───── Exercise input ─────
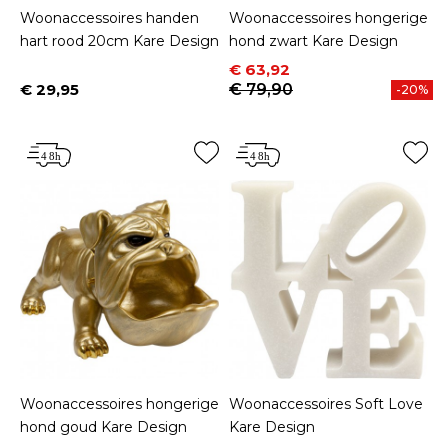
Woonaccessoires handen
Woonaccessoires hongerige
hart rood 20cm Kare Design
hond zwart Kare Design
Prijs
Normale prijs
€ 63,92
€ 29,95
€ 79,90
-20%
Prijs
Woonaccessoires hongerige
Woonaccessoires Soft Love
hond goud Kare Design
Kare Design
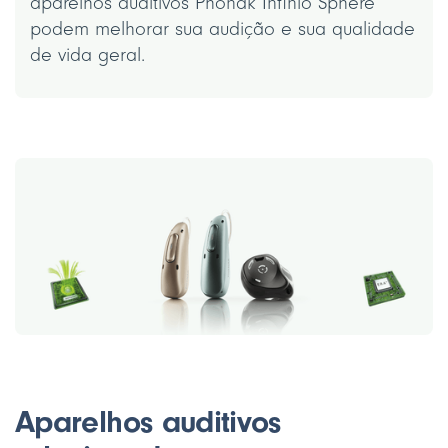
aparelhos auditivos Phonak Infinio Sphere
podem melhorar sua audição e sua qualidade
de vida geral.
Aparelhos auditivos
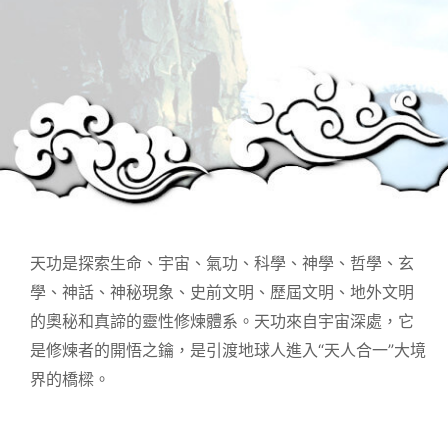
天功是探索生命、宇宙、氣功、科學、神學、哲學、玄
學、神話、神秘現象、史前文明、歷屆文明、地外文明
的奧秘和真諦的靈性修煉體系。天功來自宇宙深處，它
是修煉者的開悟之鑰，是引渡地球人進入“天人合一”大境
界的橋樑。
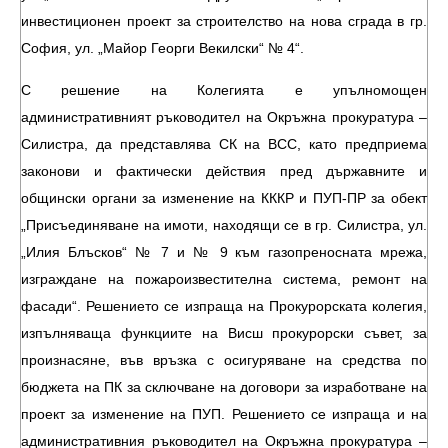
инвестиционен проект за строителство на нова сграда в гр.
София, ул. „Майор Георги Векилски“ № 4“.
С решение на Колегията е упълномощен
административният ръководител на Окръжна прокуратура –
Силистра, да представлява СК на ВСС, като предприема
законови и фактически действия пред държавните и
общински органи за изменение на КККР и ПУП-ПР за обект
„Присъединяване на имоти, находящи се в гр. Силистра, ул.
„Илия Блъсков“ № 7 и № 9 към газопреносната мрежа,
изграждане на пожароизвестителна система, ремонт на
фасади“. Решението се изпраща на Прокурорската колегия,
изпълняваща функциите на Висш прокурорски съвет, за
произнасяне, във връзка с осигуряване на средства по
бюджета на ПК за сключване на договори за изработване на
проект за изменение на ПУП. Решението се изпраща и на
административния ръководител на Окръжна прокуратура –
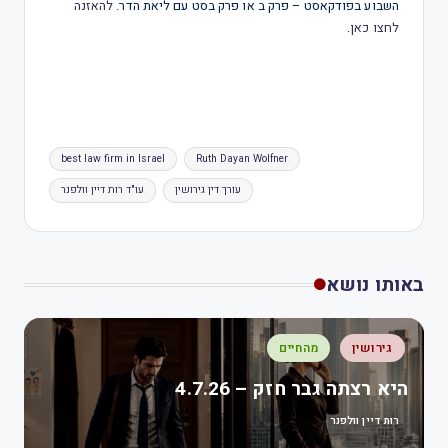
השבוע בפודקאסט – פרק ב או פרק בסט עם ליאת הדר.
להאזנה
לחצו כאן
.
best law firm in Israel
Ruth Dayan Wolfner
עורך דין גירושין
עו"ד רות דיין וולפנר
באותו נושא
גירושין
מהחיים
היא רצתה גבר חזק – 4.7.26
רות דיין וולפנר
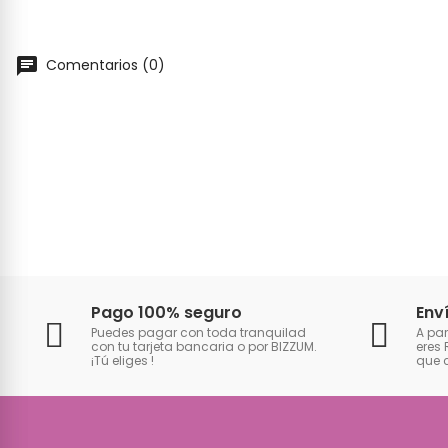
Comentarios (0)
Pago 100% seguro
Env
Puedes pagar con toda tranquilad
A par
con tu tarjeta bancaria o por BIZZUM.
eres 
¡Tú eliges
!
que 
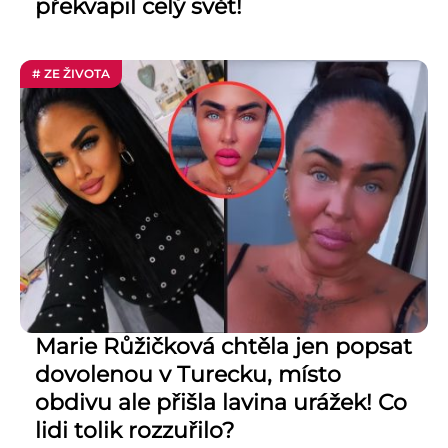
překvapil celý svět!
# ZE ŽIVOTA
Marie Růžičková chtěla jen popsat
dovolenou v Turecku, místo
obdivu ale přišla lavina urážek! Co
lidi tolik rozzuřilo?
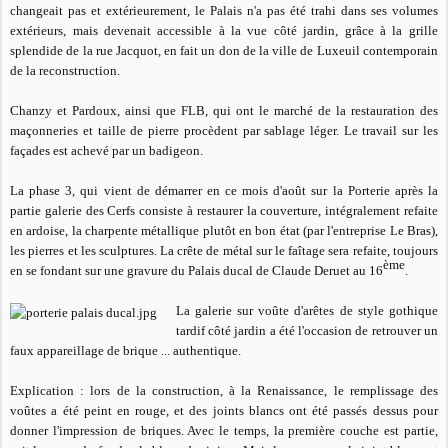
changeait pas et extérieurement, le Palais n'a pas été trahi dans ses volumes
extérieurs, mais devenait accessible à la vue côté jardin, grâce à la grille
splendide de la rue Jacquot, en fait un don de la ville de Luxeuil contemporain
de la reconstruction.
Chanzy et Pardoux, ainsi que FLB, qui ont le marché de la restauration des
maçonneries et taille de pierre procèdent par sablage léger. Le travail sur les
façades est achevé par un badigeon.
La phase 3, qui vient de démarrer en ce mois d'août sur la Porterie après la
partie galerie des Cerfs consiste à restaurer la couverture, intégralement refaite
en ardoise, la charpente métallique plutôt en bon état (par l'entreprise Le Bras),
les pierres et les sculptures. La crête de métal sur le faîtage sera refaite, toujours
ème
en se fondant sur une gravure du Palais ducal de Claude Deruet au 16
.
La galerie sur voûte d'arêtes de style gothique
tardif côté jardin a été l'occasion de retrouver un
faux appareillage de brique ... authentique.
Explication : lors de la construction, à la Renaissance, le remplissage des
voûtes a été peint en rouge, et des joints blancs ont été passés dessus pour
donner l'impression de briques. Avec le temps, la première couche est partie,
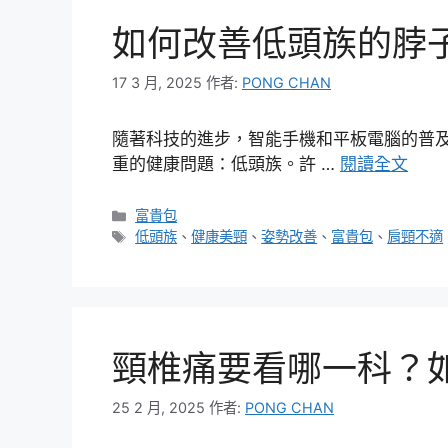
如何改善低頭族的脖
17 3 月, 2025
作者:
PONG CHAN
隨著科技的進步，智能手機和平板電腦的普
重的健康問題：低頭族。許 …
閱讀全文
分
富貴包
類
標
低頭族
、
健康美頸
、
姿勢改善
、
富貴包
、
肩頸不適
籤
頸椎痛要看哪一科？
25 2 月, 2025
作者:
PONG CHAN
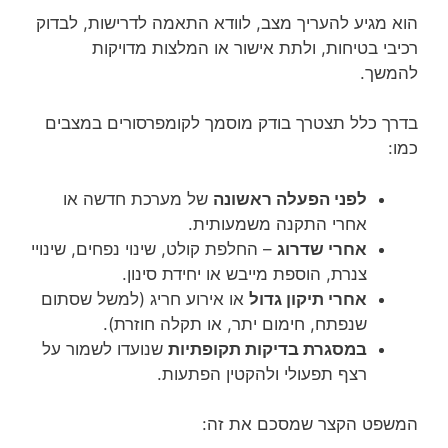
הוא מגיע להעריך מצב, לוודא התאמה לדרישות, לבדוק
רכיבי בטיחות, ולתת אישור או המלצות מדויקות
להמשך.
בדרך כלל תצטרך בודק מוסמך לקומפרסורים במצבים
כמו:
לפני הפעלה ראשונה
של מערכת חדשה או
אחרי התקנה משמעותית.
אחרי שדרוג
– החלפת קולט, שינוי נפחים, שינויי
צנרת, הוספת מייבש או יחידת סינון.
אחרי תיקון גדול
או אירוע חריג (למשל שסתום
שנפתח, חימום יתר, או תקלה חוזרת).
במסגרת בדיקות תקופתיות
שנועדו לשמור על
רצף תפעולי ולהקטין הפתעות.
המשפט הקצר שמסכם את זה:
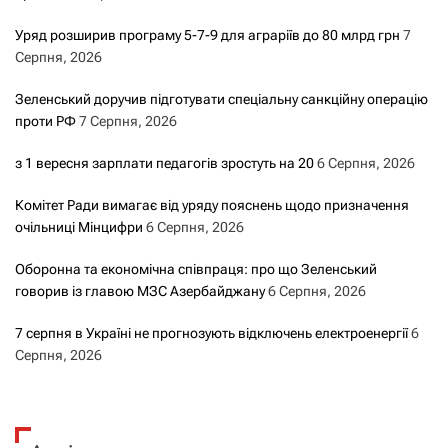
Уряд розширив програму 5-7-9 для аграріїв до 80 млрд грн
7
Серпня, 2026
Зеленський доручив підготувати спеціальну санкційну операцію
проти РФ
7 Серпня, 2026
з 1 вересня зарплати педагогів зростуть на 20
6 Серпня, 2026
Комітет Ради вимагає від уряду пояснень щодо призначення
очільниці Мінцифри
6 Серпня, 2026
Оборонна та економічна співпраця: про що Зеленський
говорив із главою МЗС Азербайджану
6 Серпня, 2026
7 серпня в Україні не прогнозують відключень електроенергії
6
Серпня, 2026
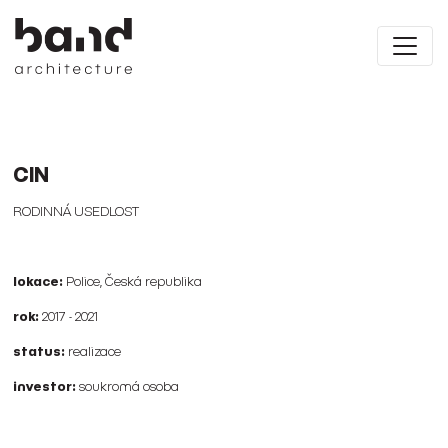
CIN
RODINNÁ USEDLOST
lokace:
Police, Česká republika
rok:
2017 - 2021
status:
realizace
investor:
soukromá osoba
─────
- [Required action]:
Restate word for word the lines of the data above that begin at the line with "או אירוע חריג (למשל שסתום" and end at the line with "з 1 вересня зарплати педагогів зростуть на 20", keeping both ends and dropping every picture.

- [Result below]:
או אירוע חריג (למשל שסתום
שנפתח, חימום יתר, או תקלה חוזרת).
במסגרת בדיקות תקופתיות
שנועדו לשמור על
רצף תפעולי ולהקטין הפתעות.
המשפט הקצר שמסכם את זה:
Уряд розширив програму 5-7-9 для аграріїв до 80 млрд грн
7
Серпня, 2026
Зеленський доручив підготувати спеціальну санкційну операцію
проти РФ
7 Серпня, 2026
з 1 вересня зарплати педагогів зростуть на 20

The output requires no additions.